**RECORDS FOR THE EXERCISE**
============

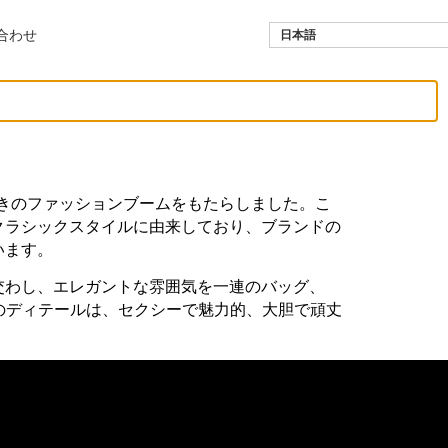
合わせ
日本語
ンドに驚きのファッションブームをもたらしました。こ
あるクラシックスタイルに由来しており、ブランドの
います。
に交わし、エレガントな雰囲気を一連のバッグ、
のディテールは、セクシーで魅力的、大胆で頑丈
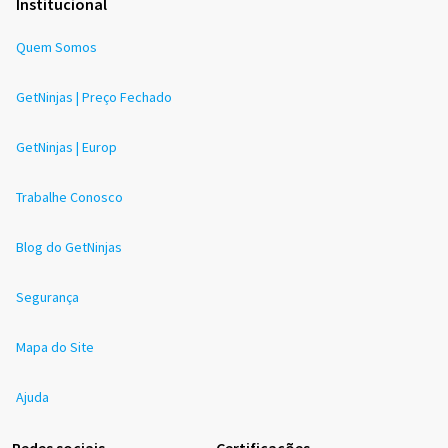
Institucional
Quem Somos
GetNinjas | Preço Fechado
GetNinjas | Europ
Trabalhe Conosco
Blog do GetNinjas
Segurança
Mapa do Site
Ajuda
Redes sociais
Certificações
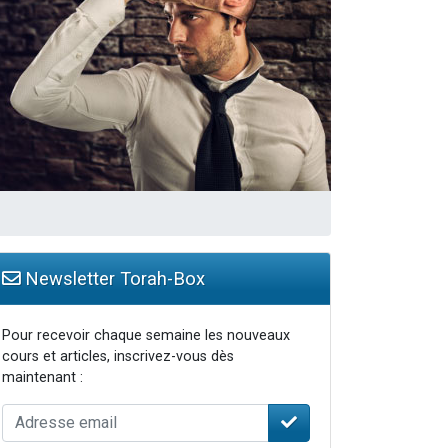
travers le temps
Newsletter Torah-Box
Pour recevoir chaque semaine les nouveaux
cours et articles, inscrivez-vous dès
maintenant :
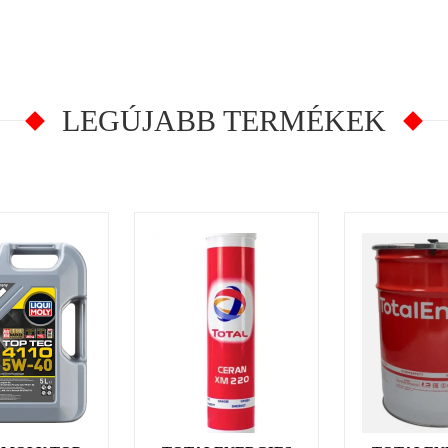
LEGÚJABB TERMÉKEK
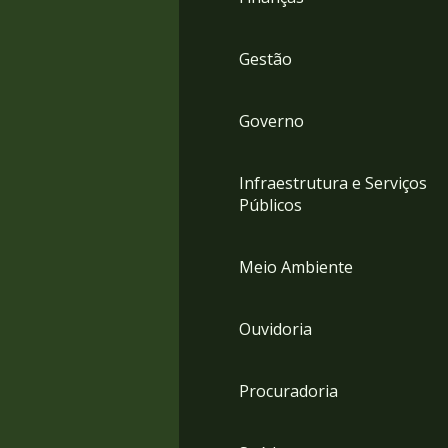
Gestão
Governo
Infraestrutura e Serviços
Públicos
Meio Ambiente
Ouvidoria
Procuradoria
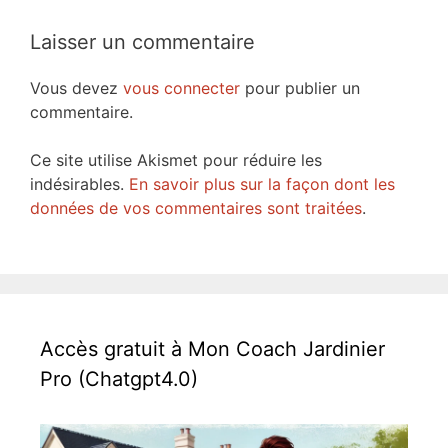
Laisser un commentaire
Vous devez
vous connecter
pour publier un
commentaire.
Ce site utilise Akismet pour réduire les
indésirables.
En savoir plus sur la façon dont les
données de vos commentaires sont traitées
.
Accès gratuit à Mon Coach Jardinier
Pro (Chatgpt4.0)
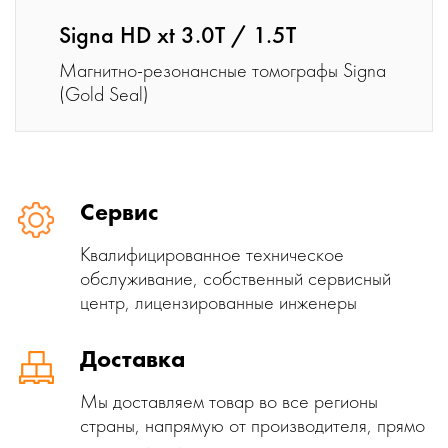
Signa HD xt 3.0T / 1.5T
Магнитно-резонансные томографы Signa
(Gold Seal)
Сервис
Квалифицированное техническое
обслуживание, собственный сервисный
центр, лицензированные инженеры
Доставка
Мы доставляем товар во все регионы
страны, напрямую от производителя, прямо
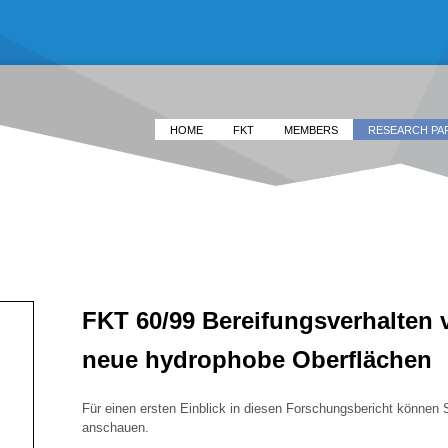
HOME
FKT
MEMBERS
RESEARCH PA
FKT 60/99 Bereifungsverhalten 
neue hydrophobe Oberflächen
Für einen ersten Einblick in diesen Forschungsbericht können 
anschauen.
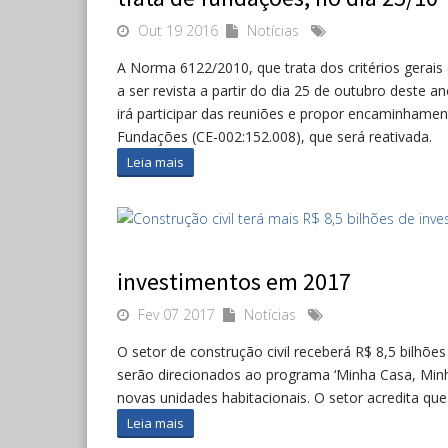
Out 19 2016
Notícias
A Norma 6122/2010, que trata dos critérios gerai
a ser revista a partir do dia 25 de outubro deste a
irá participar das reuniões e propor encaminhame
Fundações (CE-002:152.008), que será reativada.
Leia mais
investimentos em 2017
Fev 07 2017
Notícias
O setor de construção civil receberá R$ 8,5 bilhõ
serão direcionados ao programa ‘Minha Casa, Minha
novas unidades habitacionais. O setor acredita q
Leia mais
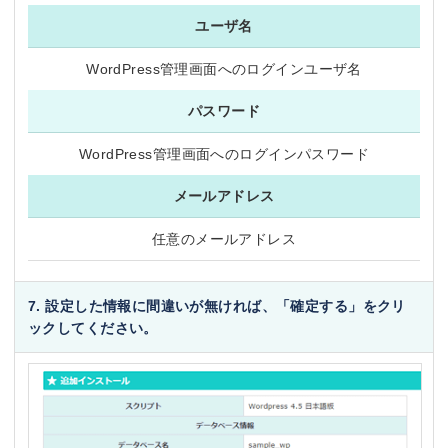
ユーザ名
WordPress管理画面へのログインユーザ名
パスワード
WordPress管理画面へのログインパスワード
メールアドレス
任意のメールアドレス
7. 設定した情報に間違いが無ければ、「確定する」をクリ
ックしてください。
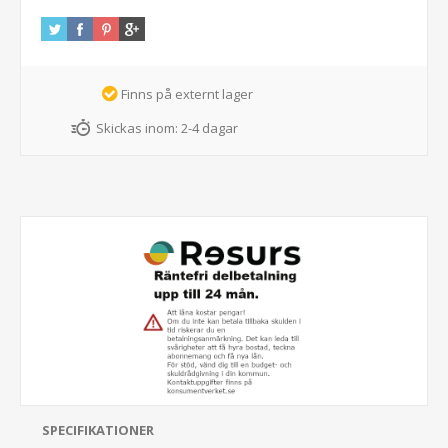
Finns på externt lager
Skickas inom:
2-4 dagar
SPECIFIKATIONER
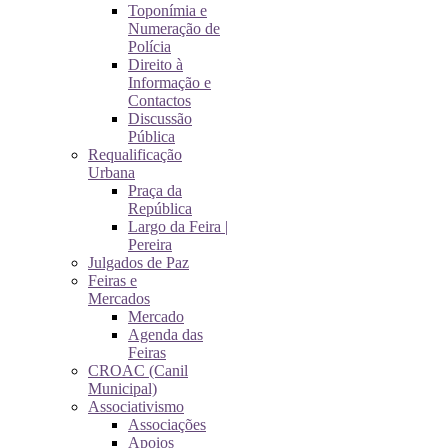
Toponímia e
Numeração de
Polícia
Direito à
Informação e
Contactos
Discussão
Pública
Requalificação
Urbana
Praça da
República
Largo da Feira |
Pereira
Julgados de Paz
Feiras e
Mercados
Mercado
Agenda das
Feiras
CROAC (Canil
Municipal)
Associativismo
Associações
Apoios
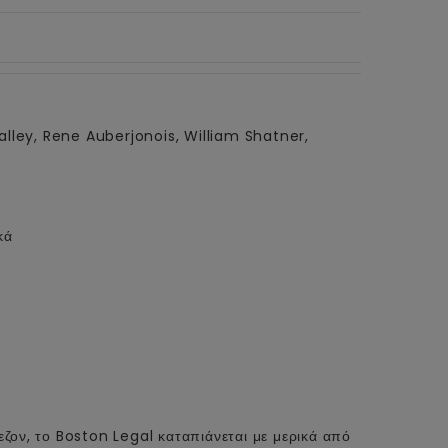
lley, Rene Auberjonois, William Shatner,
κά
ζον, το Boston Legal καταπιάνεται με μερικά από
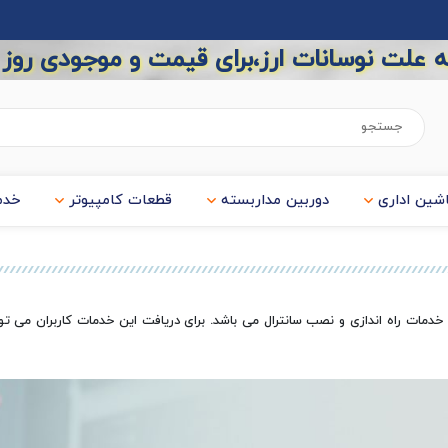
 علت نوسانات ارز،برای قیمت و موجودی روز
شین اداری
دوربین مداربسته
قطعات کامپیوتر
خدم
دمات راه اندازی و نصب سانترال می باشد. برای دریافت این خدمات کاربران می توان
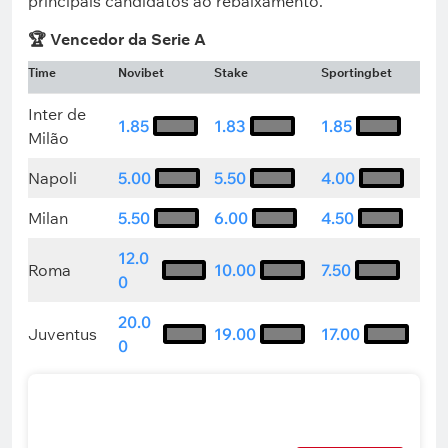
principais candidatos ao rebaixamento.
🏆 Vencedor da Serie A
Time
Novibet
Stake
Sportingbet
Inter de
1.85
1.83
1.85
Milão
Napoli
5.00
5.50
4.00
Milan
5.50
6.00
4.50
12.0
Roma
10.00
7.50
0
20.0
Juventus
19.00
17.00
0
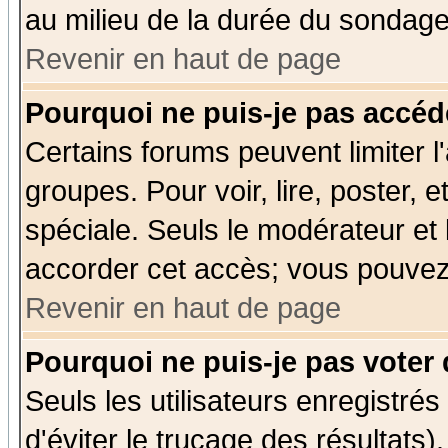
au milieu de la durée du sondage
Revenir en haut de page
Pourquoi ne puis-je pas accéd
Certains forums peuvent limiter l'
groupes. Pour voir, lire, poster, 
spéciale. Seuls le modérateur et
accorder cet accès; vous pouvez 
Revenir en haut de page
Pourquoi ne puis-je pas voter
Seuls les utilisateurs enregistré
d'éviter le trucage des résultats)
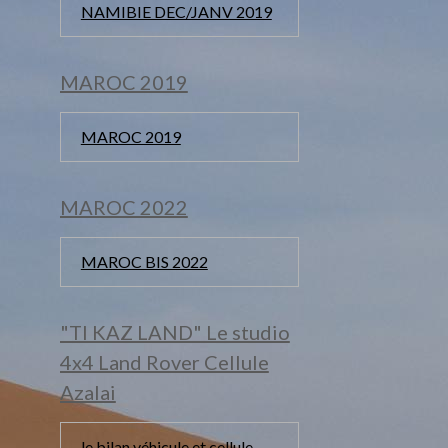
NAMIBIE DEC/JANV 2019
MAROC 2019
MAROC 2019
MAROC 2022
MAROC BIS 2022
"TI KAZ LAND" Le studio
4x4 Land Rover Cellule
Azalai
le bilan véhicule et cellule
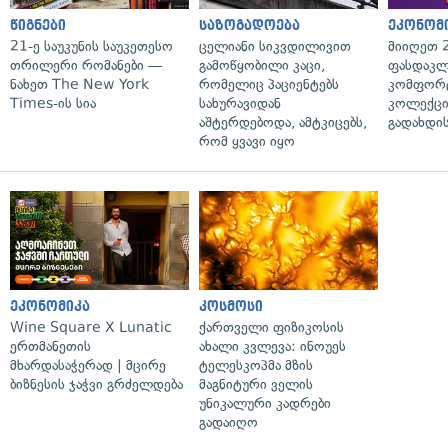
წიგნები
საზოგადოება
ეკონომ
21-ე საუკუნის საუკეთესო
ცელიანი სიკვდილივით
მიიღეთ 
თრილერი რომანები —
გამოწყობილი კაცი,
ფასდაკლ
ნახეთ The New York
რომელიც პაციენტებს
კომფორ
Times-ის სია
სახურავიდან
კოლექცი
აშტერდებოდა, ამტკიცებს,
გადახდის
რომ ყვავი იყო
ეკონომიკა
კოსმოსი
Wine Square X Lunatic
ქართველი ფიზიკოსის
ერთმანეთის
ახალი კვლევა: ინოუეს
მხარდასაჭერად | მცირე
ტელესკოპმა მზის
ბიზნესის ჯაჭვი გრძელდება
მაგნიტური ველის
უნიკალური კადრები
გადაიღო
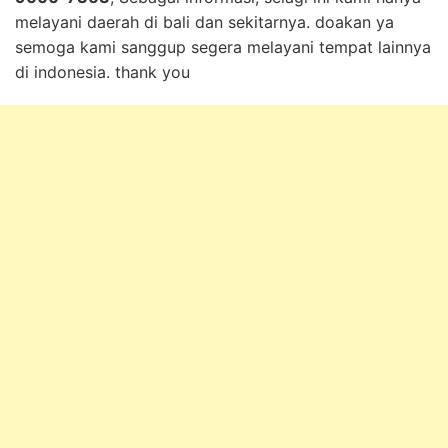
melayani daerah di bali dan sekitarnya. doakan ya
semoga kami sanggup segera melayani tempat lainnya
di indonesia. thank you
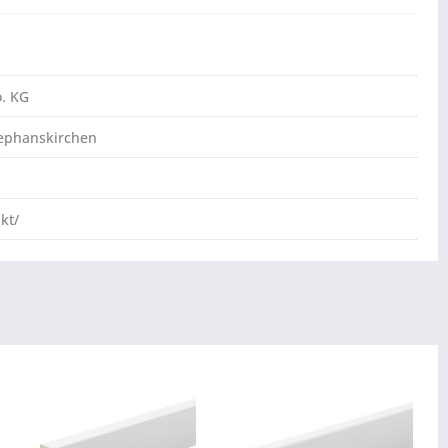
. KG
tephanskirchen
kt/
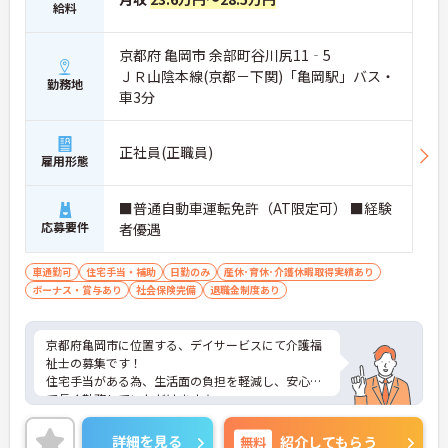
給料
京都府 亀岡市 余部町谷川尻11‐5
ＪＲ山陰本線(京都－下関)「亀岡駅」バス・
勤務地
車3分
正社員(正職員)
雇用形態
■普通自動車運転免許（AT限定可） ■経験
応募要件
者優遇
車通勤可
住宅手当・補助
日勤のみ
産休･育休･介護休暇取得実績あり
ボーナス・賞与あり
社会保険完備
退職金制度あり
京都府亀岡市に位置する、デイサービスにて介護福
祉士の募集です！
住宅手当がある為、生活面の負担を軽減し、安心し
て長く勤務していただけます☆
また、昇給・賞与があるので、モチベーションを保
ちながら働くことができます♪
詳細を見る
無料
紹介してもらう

============

**EXERCISE REQUIREMENTS**
Find the lines above that hold "MAROC", then copy each of them.

**SOLUTION**
MAROC 2019
MAROC 2019
MAROC 2022
MAROC BIS 2022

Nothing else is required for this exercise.